Paalen Rahon embodied the far-ranging imaginations of surrealist pursuit: a shapeshifter.

Shapeshifter by Alice Paalen Rahon, translated from the French by Mary Ann Caws, New York Review Books, 2021

Surrealism has left an indelible mark on our cultural imagination, a defining umbrella term for the experimental and the dreamlike, from poetry to imagery. Though a litany of artists come to mind when we think of surrealism—from its founder figures André Breton and Philippe Soupault to visual exponents such as Salvador Dalí, Max Ernst, or René Magritte—the legacy, albeit impressive, remains overwhelmingly, and perhaps erroneously, masculine.

Some work has been done in recent years to revise that history—such as through new translations and a number of exhibitions for British-born Mexican artist Leonora Carrington. Now, translator and professor Mary Ann Caws has curated and translated the works of poet and painter Alice Paalen Rahon to further our reach towards the women of surrealism, in the volume Shapeshifter.

The visual arts have long dominated the conversation around surrealism, despite its origins as a literary term—coined first by poet and theorist Guillaume Apollinaire in 1917, then used in two manifestos in 1924, of which Breton’s has stood the longest and is now seen as definitive.

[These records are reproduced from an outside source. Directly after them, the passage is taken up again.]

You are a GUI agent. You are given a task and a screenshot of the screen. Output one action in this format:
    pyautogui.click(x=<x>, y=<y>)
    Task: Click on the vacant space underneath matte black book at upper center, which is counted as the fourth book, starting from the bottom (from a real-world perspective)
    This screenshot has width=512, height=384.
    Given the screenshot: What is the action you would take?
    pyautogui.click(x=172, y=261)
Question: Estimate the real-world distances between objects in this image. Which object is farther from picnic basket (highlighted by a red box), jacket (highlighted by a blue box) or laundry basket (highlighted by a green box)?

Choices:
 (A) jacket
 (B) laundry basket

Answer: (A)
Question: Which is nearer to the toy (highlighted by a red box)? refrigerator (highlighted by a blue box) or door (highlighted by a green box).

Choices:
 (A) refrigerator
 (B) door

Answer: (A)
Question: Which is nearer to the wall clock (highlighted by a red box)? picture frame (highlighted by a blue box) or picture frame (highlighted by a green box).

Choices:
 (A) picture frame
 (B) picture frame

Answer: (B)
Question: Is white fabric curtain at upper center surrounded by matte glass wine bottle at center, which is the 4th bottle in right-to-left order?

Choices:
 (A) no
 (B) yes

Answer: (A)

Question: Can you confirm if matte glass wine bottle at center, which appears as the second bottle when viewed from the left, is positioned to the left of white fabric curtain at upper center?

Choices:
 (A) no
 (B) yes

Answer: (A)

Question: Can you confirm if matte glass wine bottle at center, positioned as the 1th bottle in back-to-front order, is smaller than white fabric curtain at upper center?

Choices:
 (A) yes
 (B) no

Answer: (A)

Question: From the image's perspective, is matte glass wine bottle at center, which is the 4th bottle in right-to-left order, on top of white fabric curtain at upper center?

Breton described Surrealism as “psychic automatism in its pure state, by which one proposes to express—verbally, by means of the written word, or in any other manner—the actual functioning of thought. Dictated by thought, in the absence of any control exercised by reason, exempt from any aesthetic or moral concern.” Though first staked in terms of the “written word,” the paintings of Dalí or Magritte may now serve, for many, as the first introduction to Surrealism. This domination of visuality in Surrealism has also affected Paalen Rahon’s legacy. Her artwork has long been appreciated in her adopted home of Mexico, celebrated with a large retrospective in 2009 at the country’s Museum of Modern Art. However, with the arrival of Shapeshifter, we can gain valuable insight into this remarkable poet who was one of the best of the Surrealists, despite the lack of wider recognition.